Macular edema (ME) is a leading cause of visual impairment, and is associated with retinal barrier dysfunction and the consequent accumulation of extracellular fluid within the central retina.
1,2 Although a comprehensive understanding of its underlying pathophysiology remains elusive, vascular endothelial growth factor (VEGF) is known to have a key role in ME associated with retinal ischemia and inflammation, and intraocular injections of anti-VEGF agents are now standard treatment for diabetic macula edema (DME) and retinal vein occlusion (RVO), with ranibizumab (Lucentis; Genentech, South San Francisco, CA) and aflibercept (Eylea; Regeneron Pharmaceuticals, Tarrytown, NY) being approved by the United States Food and Drug Administration and European Medicines Agency for these indications.

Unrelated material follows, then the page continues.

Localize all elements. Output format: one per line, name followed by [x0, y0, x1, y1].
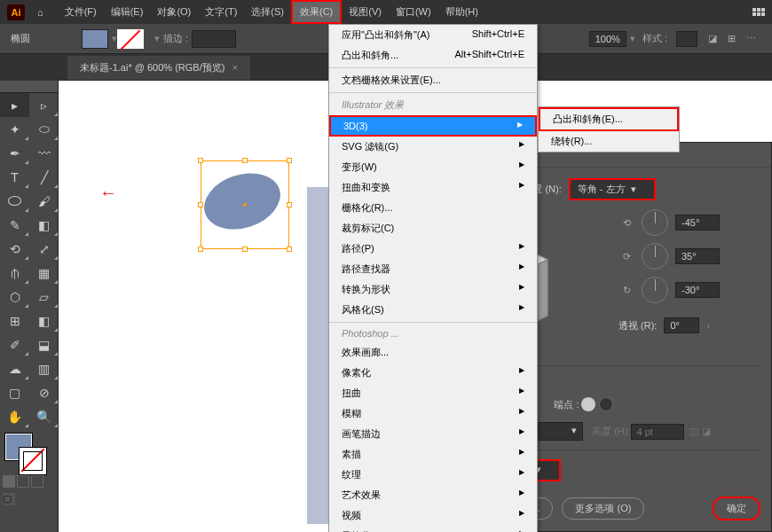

Furthermore, bevacizumab (Avastin; Roche, Basel, Switzerland) also is used off-label for treating retinal diseases, including the orphan indication of uveitic ME (UME).
3–5 However, despite the visual benefits anti-VEGF treatments have achieved, they fail to resolve ME in >20% of patients with DME
6 and in >40% of patients with RVO and uveitis/UME,
7,8 suggesting that there also are important alternative mediators of retinal barrier dysfunction. Principal among these is the cytokine interleukin-6 (IL-6) as its intraocular concentration correlates with the severity of ME in a diverse range of retinal pathologies, including diabetic retinopathy, DME, RVO, and uveitis.

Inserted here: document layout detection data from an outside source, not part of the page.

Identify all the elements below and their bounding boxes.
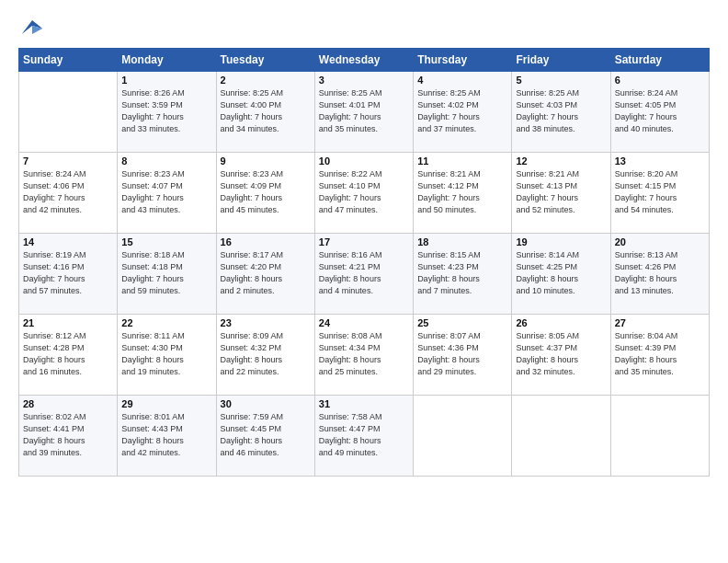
- day-info: Sunrise: 8:23 AMSunset: 4:09 PMDaylight:…: [221, 168, 311, 216]
- day-info: Sunrise: 8:12 AMSunset: 4:28 PMDaylight:…: [23, 330, 113, 378]
- header-day-sunday: Sunday: [19, 49, 118, 72]
- day-number: 22: [121, 317, 211, 328]
- calendar-cell: 25Sunrise: 8:07 AMSunset: 4:36 PMDayligh…: [414, 315, 512, 396]
- calendar-cell: 29Sunrise: 8:01 AMSunset: 4:43 PMDayligh…: [118, 396, 216, 477]
- day-number: 10: [319, 155, 409, 167]
- calendar-cell: 26Sunrise: 8:05 AMSunset: 4:37 PMDayligh…: [512, 315, 610, 396]
- day-number: 24: [319, 317, 409, 328]
- day-info: Sunrise: 8:25 AMSunset: 4:01 PMDaylight:…: [319, 87, 409, 135]
- day-number: 30: [221, 398, 311, 409]
- calendar-cell: 31Sunrise: 7:58 AMSunset: 4:47 PMDayligh…: [314, 396, 413, 477]
- day-info: Sunrise: 8:26 AMSunset: 3:59 PMDaylight:…: [121, 87, 211, 135]
- day-info: Sunrise: 8:05 AMSunset: 4:37 PMDaylight:…: [516, 330, 606, 378]
- calendar-week-row: 14Sunrise: 8:19 AMSunset: 4:16 PMDayligh…: [19, 234, 710, 315]
- calendar-cell: 24Sunrise: 8:08 AMSunset: 4:34 PMDayligh…: [314, 315, 413, 396]
- day-info: Sunrise: 8:02 AMSunset: 4:41 PMDaylight:…: [23, 411, 113, 459]
- calendar-cell: 19Sunrise: 8:14 AMSunset: 4:25 PMDayligh…: [512, 234, 610, 315]
- day-number: 2: [221, 75, 311, 86]
- day-info: Sunrise: 8:21 AMSunset: 4:13 PMDaylight:…: [516, 168, 606, 216]
- day-number: 13: [615, 155, 705, 167]
- calendar-cell: 1Sunrise: 8:26 AMSunset: 3:59 PMDaylight…: [118, 72, 216, 153]
- calendar-cell: 27Sunrise: 8:04 AMSunset: 4:39 PMDayligh…: [610, 315, 709, 396]
- header-day-wednesday: Wednesday: [314, 49, 413, 72]
- calendar-cell: [610, 396, 709, 477]
- calendar-cell: 28Sunrise: 8:02 AMSunset: 4:41 PMDayligh…: [19, 396, 118, 477]
- day-number: 6: [615, 75, 705, 86]
- day-info: Sunrise: 8:09 AMSunset: 4:32 PMDaylight:…: [221, 330, 311, 378]
- day-info: Sunrise: 8:16 AMSunset: 4:21 PMDaylight:…: [319, 249, 409, 297]
- calendar-header-row: SundayMondayTuesdayWednesdayThursdayFrid…: [19, 49, 710, 72]
- calendar-cell: 6Sunrise: 8:24 AMSunset: 4:05 PMDaylight…: [610, 72, 709, 153]
- day-number: 8: [121, 155, 211, 167]
- day-number: 15: [121, 236, 211, 247]
- day-number: 28: [23, 398, 113, 409]
- calendar-cell: 9Sunrise: 8:23 AMSunset: 4:09 PMDaylight…: [216, 153, 314, 234]
- day-number: 25: [417, 317, 507, 328]
- page: SundayMondayTuesdayWednesdayThursdayFrid…: [0, 0, 728, 486]
- day-info: Sunrise: 8:20 AMSunset: 4:15 PMDaylight:…: [615, 168, 705, 216]
- calendar-cell: 10Sunrise: 8:22 AMSunset: 4:10 PMDayligh…: [314, 153, 413, 234]
- calendar-cell: 12Sunrise: 8:21 AMSunset: 4:13 PMDayligh…: [512, 153, 610, 234]
- calendar-cell: 22Sunrise: 8:11 AMSunset: 4:30 PMDayligh…: [118, 315, 216, 396]
- day-number: 17: [319, 236, 409, 247]
- calendar-cell: 16Sunrise: 8:17 AMSunset: 4:20 PMDayligh…: [216, 234, 314, 315]
- day-info: Sunrise: 8:13 AMSunset: 4:26 PMDaylight:…: [615, 249, 705, 297]
- day-number: 27: [615, 317, 705, 328]
- calendar-cell: 17Sunrise: 8:16 AMSunset: 4:21 PMDayligh…: [314, 234, 413, 315]
- day-number: 31: [319, 398, 409, 409]
- day-info: Sunrise: 8:18 AMSunset: 4:18 PMDaylight:…: [121, 249, 211, 297]
- calendar-cell: 8Sunrise: 8:23 AMSunset: 4:07 PMDaylight…: [118, 153, 216, 234]
- header-day-friday: Friday: [512, 49, 610, 72]
- day-number: 29: [121, 398, 211, 409]
- day-info: Sunrise: 8:07 AMSunset: 4:36 PMDaylight:…: [417, 330, 507, 378]
- day-number: 3: [319, 75, 409, 86]
- day-info: Sunrise: 8:04 AMSunset: 4:39 PMDaylight:…: [615, 330, 705, 378]
- calendar-cell: [512, 396, 610, 477]
- day-info: Sunrise: 7:58 AMSunset: 4:47 PMDaylight:…: [319, 411, 409, 459]
- day-info: Sunrise: 8:19 AMSunset: 4:16 PMDaylight:…: [23, 249, 113, 297]
- day-info: Sunrise: 8:25 AMSunset: 4:00 PMDaylight:…: [221, 87, 311, 135]
- calendar-cell: 4Sunrise: 8:25 AMSunset: 4:02 PMDaylight…: [414, 72, 512, 153]
- header-day-tuesday: Tuesday: [216, 49, 314, 72]
- calendar-cell: 20Sunrise: 8:13 AMSunset: 4:26 PMDayligh…: [610, 234, 709, 315]
- calendar-cell: 2Sunrise: 8:25 AMSunset: 4:00 PMDaylight…: [216, 72, 314, 153]
- header-day-monday: Monday: [118, 49, 216, 72]
- logo: [18, 15, 50, 42]
- day-number: 20: [615, 236, 705, 247]
- day-info: Sunrise: 8:25 AMSunset: 4:03 PMDaylight:…: [516, 87, 606, 135]
- day-info: Sunrise: 8:23 AMSunset: 4:07 PMDaylight:…: [121, 168, 211, 216]
- calendar-cell: 13Sunrise: 8:20 AMSunset: 4:15 PMDayligh…: [610, 153, 709, 234]
- calendar-cell: 30Sunrise: 7:59 AMSunset: 4:45 PMDayligh…: [216, 396, 314, 477]
- day-number: 21: [23, 317, 113, 328]
- day-info: Sunrise: 8:22 AMSunset: 4:10 PMDaylight:…: [319, 168, 409, 216]
- day-info: Sunrise: 7:59 AMSunset: 4:45 PMDaylight:…: [221, 411, 311, 459]
- calendar-cell: 5Sunrise: 8:25 AMSunset: 4:03 PMDaylight…: [512, 72, 610, 153]
- calendar-cell: [414, 396, 512, 477]
- calendar-cell: 23Sunrise: 8:09 AMSunset: 4:32 PMDayligh…: [216, 315, 314, 396]
- calendar-cell: 11Sunrise: 8:21 AMSunset: 4:12 PMDayligh…: [414, 153, 512, 234]
- day-number: 5: [516, 75, 606, 86]
- day-info: Sunrise: 8:24 AMSunset: 4:05 PMDaylight:…: [615, 87, 705, 135]
- calendar-cell: 7Sunrise: 8:24 AMSunset: 4:06 PMDaylight…: [19, 153, 118, 234]
- day-info: Sunrise: 8:14 AMSunset: 4:25 PMDaylight:…: [516, 249, 606, 297]
- day-number: 12: [516, 155, 606, 167]
- calendar-cell: [19, 72, 118, 153]
- day-info: Sunrise: 8:01 AMSunset: 4:43 PMDaylight:…: [121, 411, 211, 459]
- day-number: 18: [417, 236, 507, 247]
- day-info: Sunrise: 8:15 AMSunset: 4:23 PMDaylight:…: [417, 249, 507, 297]
- day-info: Sunrise: 8:24 AMSunset: 4:06 PMDaylight:…: [23, 168, 113, 216]
- calendar-week-row: 28Sunrise: 8:02 AMSunset: 4:41 PMDayligh…: [19, 396, 710, 477]
- calendar-cell: 14Sunrise: 8:19 AMSunset: 4:16 PMDayligh…: [19, 234, 118, 315]
- header: [18, 15, 710, 42]
- day-info: Sunrise: 8:17 AMSunset: 4:20 PMDaylight:…: [221, 249, 311, 297]
- header-day-saturday: Saturday: [610, 49, 709, 72]
- day-info: Sunrise: 8:21 AMSunset: 4:12 PMDaylight:…: [417, 168, 507, 216]
- day-number: 9: [221, 155, 311, 167]
- calendar-cell: 18Sunrise: 8:15 AMSunset: 4:23 PMDayligh…: [414, 234, 512, 315]
- calendar-week-row: 7Sunrise: 8:24 AMSunset: 4:06 PMDaylight…: [19, 153, 710, 234]
- calendar-week-row: 21Sunrise: 8:12 AMSunset: 4:28 PMDayligh…: [19, 315, 710, 396]
- day-number: 1: [121, 75, 211, 86]
- calendar-week-row: 1Sunrise: 8:26 AMSunset: 3:59 PMDaylight…: [19, 72, 710, 153]
- day-info: Sunrise: 8:08 AMSunset: 4:34 PMDaylight:…: [319, 330, 409, 378]
- calendar-cell: 21Sunrise: 8:12 AMSunset: 4:28 PMDayligh…: [19, 315, 118, 396]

9,10–12 The impact of IL-6 on vascular permeability already has been studied in a variety of nonocular tissues and cancer.
13,14 Our group and others have reported previously that in patients with refractory UME, systemic inhibition of IL-6 signaling with the IL-6 receptor (IL-6R) monoclonal antibody tocilizumab (TCZ – Actemra; Hoffmann-La Roche Ltd, Basel, Switzerland) was beneficial at 6, 12, and 24 months,
15–17 in particular with regard to achieving a reduction in central retinal thickness where other therapies had failed. However, the direct effect of IL-6 on the human blood retinal barrier (BRB) is yet to be fully elucidated. Therefore, we designed the present laboratory study to model the inner BRB using human retinal microvascular endothelial cells (HRMEC) and the outer BRB using human retinal pigment epithelial (ARPE-19) cells, with the goal of interrogating the effects of IL-6 and IL-6R blockade on in vitro measures of BRB integrity.